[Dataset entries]
========================

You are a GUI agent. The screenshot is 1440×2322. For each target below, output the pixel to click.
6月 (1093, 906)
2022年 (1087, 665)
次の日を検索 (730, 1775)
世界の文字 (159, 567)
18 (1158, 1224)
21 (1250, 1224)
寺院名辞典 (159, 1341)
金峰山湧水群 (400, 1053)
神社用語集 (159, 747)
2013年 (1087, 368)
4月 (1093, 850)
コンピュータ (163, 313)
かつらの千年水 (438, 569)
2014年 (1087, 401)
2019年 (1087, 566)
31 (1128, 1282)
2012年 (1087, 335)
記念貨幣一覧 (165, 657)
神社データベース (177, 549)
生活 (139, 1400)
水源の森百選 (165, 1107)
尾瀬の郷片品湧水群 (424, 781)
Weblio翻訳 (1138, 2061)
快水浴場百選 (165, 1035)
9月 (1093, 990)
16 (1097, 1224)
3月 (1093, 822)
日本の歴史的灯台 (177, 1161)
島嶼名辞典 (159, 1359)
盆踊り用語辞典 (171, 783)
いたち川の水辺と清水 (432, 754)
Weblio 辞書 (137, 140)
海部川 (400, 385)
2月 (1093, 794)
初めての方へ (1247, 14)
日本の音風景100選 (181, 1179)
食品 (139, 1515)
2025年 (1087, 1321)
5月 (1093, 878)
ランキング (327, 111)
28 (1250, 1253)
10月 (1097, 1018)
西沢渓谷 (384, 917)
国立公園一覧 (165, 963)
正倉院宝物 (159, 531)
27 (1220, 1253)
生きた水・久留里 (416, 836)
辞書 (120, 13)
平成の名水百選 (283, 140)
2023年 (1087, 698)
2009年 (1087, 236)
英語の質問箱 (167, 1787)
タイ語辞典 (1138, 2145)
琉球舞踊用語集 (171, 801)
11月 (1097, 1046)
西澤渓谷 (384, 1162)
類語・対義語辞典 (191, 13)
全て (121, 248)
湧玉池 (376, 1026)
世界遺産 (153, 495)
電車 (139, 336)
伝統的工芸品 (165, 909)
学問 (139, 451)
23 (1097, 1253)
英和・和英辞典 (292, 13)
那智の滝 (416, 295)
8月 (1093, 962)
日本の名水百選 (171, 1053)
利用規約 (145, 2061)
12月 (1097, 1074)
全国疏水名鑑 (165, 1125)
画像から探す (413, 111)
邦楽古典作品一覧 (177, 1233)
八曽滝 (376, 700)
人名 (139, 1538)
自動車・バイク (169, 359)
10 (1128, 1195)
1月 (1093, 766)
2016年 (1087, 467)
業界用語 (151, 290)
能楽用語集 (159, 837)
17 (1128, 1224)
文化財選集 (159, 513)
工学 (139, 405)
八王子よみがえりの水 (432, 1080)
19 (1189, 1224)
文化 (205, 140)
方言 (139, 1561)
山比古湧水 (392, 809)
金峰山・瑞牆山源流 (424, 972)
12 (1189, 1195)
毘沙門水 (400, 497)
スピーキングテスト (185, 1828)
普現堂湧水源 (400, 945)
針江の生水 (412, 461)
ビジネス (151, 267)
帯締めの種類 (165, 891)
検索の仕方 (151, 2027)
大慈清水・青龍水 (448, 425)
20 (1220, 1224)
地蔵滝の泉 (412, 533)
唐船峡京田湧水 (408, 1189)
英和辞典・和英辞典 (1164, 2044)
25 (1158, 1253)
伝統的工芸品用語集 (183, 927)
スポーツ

========================

▶ _PROBLEM TO SOLVE_
Transcribe the data above in full, keeping every word as it is.

▶ _ANSWER SECTION_
You are a GUI agent. The screenshot is 1440×2322. For each target below, output the pixel to click.
6月 (1093, 906)
2022年 (1087, 665)
次の日を検索 (730, 1775)
世界の文字 (159, 567)
18 (1158, 1224)
21 (1250, 1224)
寺院名辞典 (159, 1341)
金峰山湧水群 (400, 1053)
神社用語集 (159, 747)
2013年 (1087, 368)
4月 (1093, 850)
コンピュータ (163, 313)
かつらの千年水 (438, 569)
2014年 (1087, 401)
2019年 (1087, 566)
31 (1128, 1282)
2012年 (1087, 335)
記念貨幣一覧 (165, 657)
神社データベース (177, 549)
生活 (139, 1400)
水源の森百選 (165, 1107)
尾瀬の郷片品湧水群 (424, 781)
Weblio翻訳 (1138, 2061)
快水浴場百選 (165, 1035)
9月 (1093, 990)
16 (1097, 1224)
3月 (1093, 822)
日本の歴史的灯台 (177, 1161)
島嶼名辞典 (159, 1359)
盆踊り用語辞典 (171, 783)
いたち川の水辺と清水 (432, 754)
Weblio 辞書 (137, 140)
海部川 (400, 385)
2月 (1093, 794)
初めての方へ (1247, 14)
日本の音風景100選 (181, 1179)
食品 (139, 1515)
2025年 (1087, 1321)
5月 (1093, 878)
ランキング (327, 111)
28 (1250, 1253)
10月 (1097, 1018)
西沢渓谷 (384, 917)
国立公園一覧 (165, 963)
正倉院宝物 (159, 531)
27 (1220, 1253)
生きた水・久留里 (416, 836)
辞書 (120, 13)
平成の名水百選 (283, 140)
2023年 (1087, 698)
2009年 (1087, 236)
英語の質問箱 (167, 1787)
タイ語辞典 (1138, 2145)
琉球舞踊用語集 (171, 801)
11月 (1097, 1046)
西澤渓谷 (384, 1162)
類語・対義語辞典 (191, 13)
全て (121, 248)
湧玉池 (376, 1026)
世界遺産 (153, 495)
電車 (139, 336)
伝統的工芸品 (165, 909)
学問 (139, 451)
23 (1097, 1253)
英和・和英辞典 (292, 13)
那智の滝 (416, 295)
8月 (1093, 962)
日本の名水百選 (171, 1053)
利用規約 (145, 2061)
12月 (1097, 1074)
全国疏水名鑑 (165, 1125)
画像から探す (413, 111)
邦楽古典作品一覧 (177, 1233)
八曽滝 (376, 700)
人名 (139, 1538)
自動車・バイク (169, 359)
10 (1128, 1195)
1月 (1093, 766)
2016年 (1087, 467)
業界用語 (151, 290)
能楽用語集 (159, 837)
17 (1128, 1224)
文化財選集 (159, 513)
工学 (139, 405)
八王子よみがえりの水 (432, 1080)
19 (1189, 1224)
文化 (205, 140)
方言 (139, 1561)
山比古湧水 (392, 809)
金峰山・瑞牆山源流 (424, 972)
12 (1189, 1195)
毘沙門水 (400, 497)
スピーキングテスト (185, 1828)
普現堂湧水源 (400, 945)
針江の生水 (412, 461)
ビジネス (151, 267)
帯締めの種類 (165, 891)
検索の仕方 (151, 2027)
大慈清水・青龍水 (448, 425)
20 (1220, 1224)
地蔵滝の泉 (412, 533)
唐船峡京田湧水 (408, 1189)
英和辞典・和英辞典 (1164, 2044)
25 (1158, 1253)
伝統的工芸品用語集 (183, 927)
スポーツ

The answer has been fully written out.